As we have noted, grounds 1 and 2 were abandoned.[14] With respect to the third ground of appeal, although the judge remarked in the course of the plea hearing that the applicant would be a ‘good candidate’ for the youth unit at Port Phillip Prison, and that he would ‘get parole, there would be no doubt about that, given his age and his prospects for rehabilitation’, in our view these remarks do not amount to findings for the purposes of sentencing. Indeed, as we have observed, the judge’s essential reason for imposing a sentence of imprisonment was expressed in his reasons for sentence to be that he did not accept that the purposes for which sentence was to be imposed on the applicant would be met by the imposition of either detention in a youth justice centre or the imposition of a CCO. Ground 3 therefore cannot be upheld.
[14]See footnote 7 above.
Finally, despite his youth and other factors urged in mitigation, we are not persuaded that the sentence imposed on the applicant was not open in the sound exercise of discretion.
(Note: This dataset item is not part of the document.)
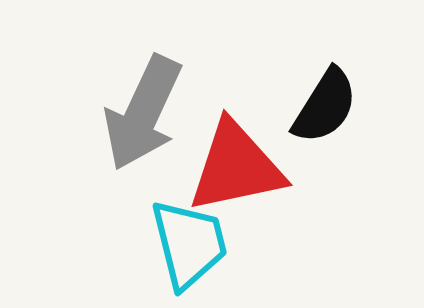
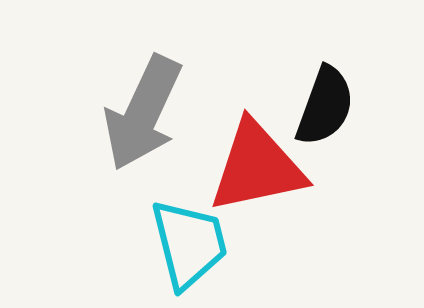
black semicircle: rotated 12 degrees counterclockwise
red triangle: moved 21 px right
To that extent, we need not repeat our observations concerning the seriousness of the offending in which all three applicants were enthusiastic participants.
Conclusion
None of the grounds advanced by any of the applicants is reasonably arguable. Moreover, in our opinion, in the case of each of the applicants, there is no prospect that the Court would impose a less severe sentence than the sentence first imposed; or would, despite any discrete error being established, reduce the total effective sentence.[15]
[15]Criminal Procedure Act 2009, s 280(1).
Each application for leave to appeal against sentence must be refused.